Photo: The Mike Curb Family Foundation
Back in 1973, the norm was to cut three tracks during a three-hour session. "Occasionally we might do just two," says Bradley, "but what changed things from getting four songs to getting three was multitrack overdubbing. In the case of 'Behind Closed Doors', within an hour we had that record. Then we overdubbed strings, and then they rewrote that last verse, Charlie came in and we overdubbed that.
"When I first came to Nashville in '69, I'd been used to the musicians wearing earphones when they overdubbed back in Atlanta. Here, some of them would wear earphones, and toward the end most of them did, but some, like Pete Drake, never wore them. He loved that studio, and he'd say, 'When I hear the record it sounds like what I heard sitting here, with all the guys playing around me.' Still, all the overdub sessions for lead vocals, backing vocals and strings were done with a cue system, and that worked pretty well for me. I never was successful doing the out-of-phase deal, but what I found out was, if you work without earphones, you don't have the pitch problems.
"Some singers working with speakers might miss the pitch if they weren't familiar with the melody and didn't know where the next note was, but great singers like Merle Haggard, Tammy [Wynette] and George [Jones] always knew where the next note was going to be. Singing with the speaker, it was like the band was sitting there and playing in front of them, whereas I think a whole lot of psychological stuff goes on with earphones."
Meanwhile, what with the various musicians' aforementioned abilities, there was also a whole lot of subtle stuff going on with regard to fine-tuning the overall sound.
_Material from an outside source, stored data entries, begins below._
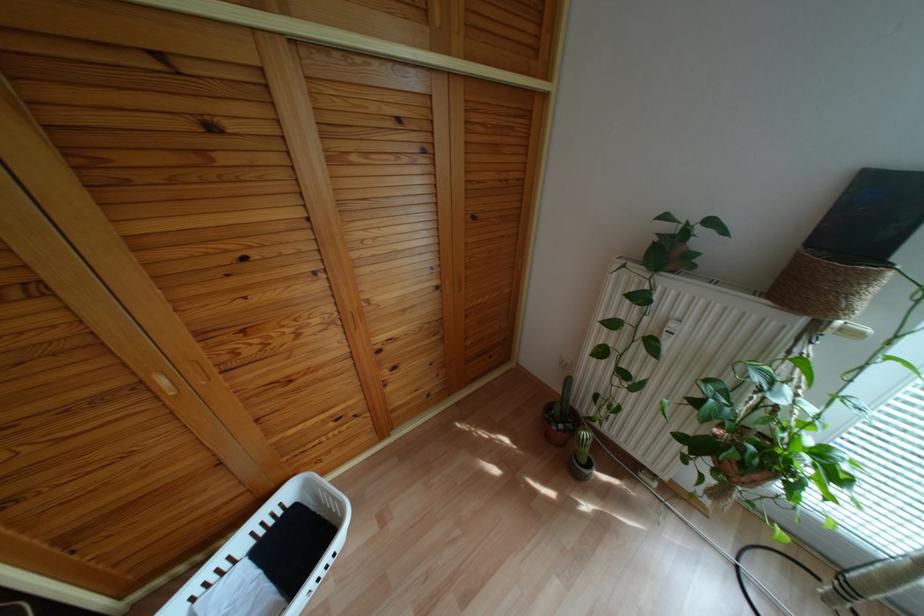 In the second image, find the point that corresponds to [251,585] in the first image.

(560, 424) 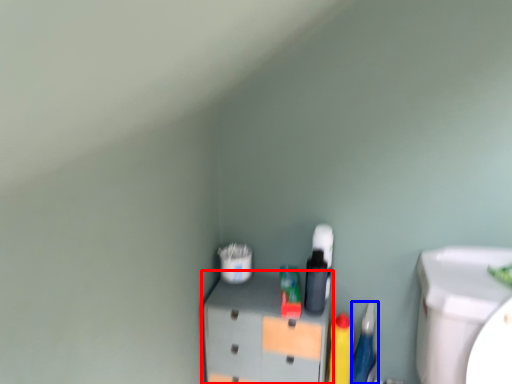 Question: Which point is further to the camera, furniture (highlighted by a red box) or stationery (highlighted by a blue box)?

Choices:
 (A) furniture
 (B) stationery

Answer: (B) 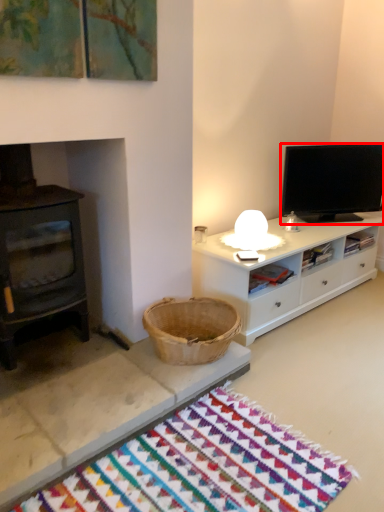 Question: In this image, where is television (annotated by the red box) located relative to mat?

Choices:
 (A) right
 (B) left

Answer: (A) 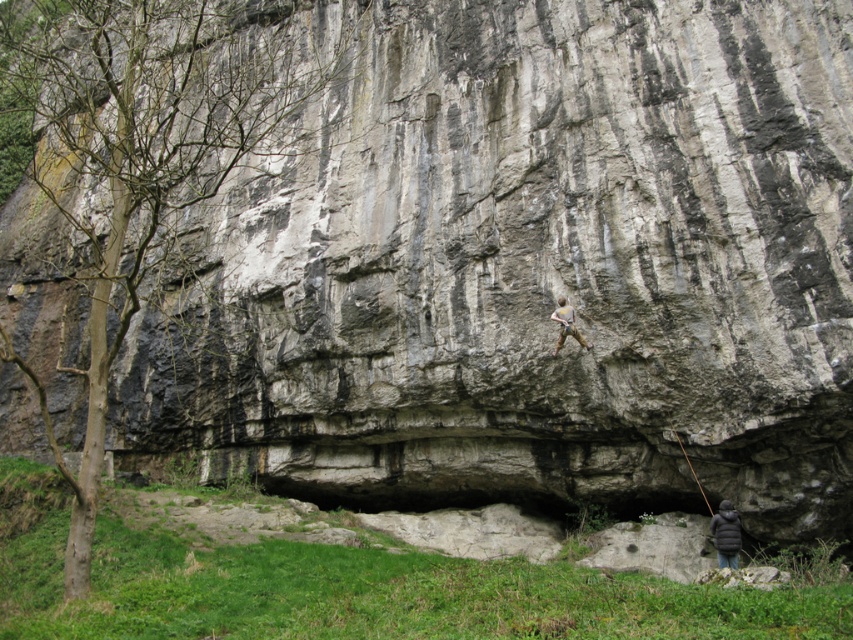 Is bare wood tree at left bigger than camouflage pants at center?

Yes.

Which is in front, point (84, 474) or point (584, 346)?

Point (84, 474) is more forward.

What do you see at coordinates (142, 161) in the screenshot? I see `bare wood tree at left` at bounding box center [142, 161].

Where is `bare wood tree at left`? The image size is (853, 640). bare wood tree at left is located at coordinates (142, 161).

The height and width of the screenshot is (640, 853). What do you see at coordinates (142, 161) in the screenshot?
I see `bare wood tree at left` at bounding box center [142, 161].

Find the location of a particular element. bare wood tree at left is located at coordinates (142, 161).

Between point (721, 500) and point (558, 321), which one is positioned behind?

The point (721, 500) is more distant.

Between point (737, 545) and point (561, 321), which one is positioned in front?

Point (737, 545) is more forward.

The width and height of the screenshot is (853, 640). Find the location of `dark gray puffy jacket at lower right`. dark gray puffy jacket at lower right is located at coordinates (726, 534).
"When we overdubbed the Shelly Kurland Strings on 'The Most Beautiful Girl', there were eleven players," Bradley recalls, citing seven violins, two violas and two cellos. "I stereo-miked the cellos with KM84s, keeping the mics close to get some presence, and I also single-miked the violas with an 87, placed left or right according to the context of the mix, but the violins were recorded in kind of a classical way, overhead with 87s. Well, for the last part of the song Billy said, 'Shall we mic one of the violins? I want a solo violin there.' Shelly said, 'I'll handle it.' When it got to that part, he just stood up, and if you listen to the record you'll hear that one violin sings out. All he did was stand up and play instead of staying seated in his chair. It was just a natural thing."
And so, according to Bradley, was the mixing process, which took place throughout the recording process.
"You knew you were going for it," he says. "In fact, I had to change my philosophy when I came to Nashville. We'd go into the studio in Atlanta and we might work all night trying to get a feel or a groove. In Nashville, on the other hand, as soon as I started my first session I knew it would be different. I pushed the faders up and, boy, no way was this going to work. After that, what I'd do was look for something out there that I thought was good. It might be a part of whatever the drumer was doing: somebody out there would be doing something I'd like, whether it was the acoustic bass, one of the guitars, or whatever it was, and I'd push that up to where I could hear it and all of a sudden things would start coming together.
"That's what spooks a lot of the newer engineers who've never recorded in that live kind of environment. Until those musicians get it together, what with all the sound charging around the room, it's gonna sound bad. However, once they're locked in, it'll come dancing out of those speakers."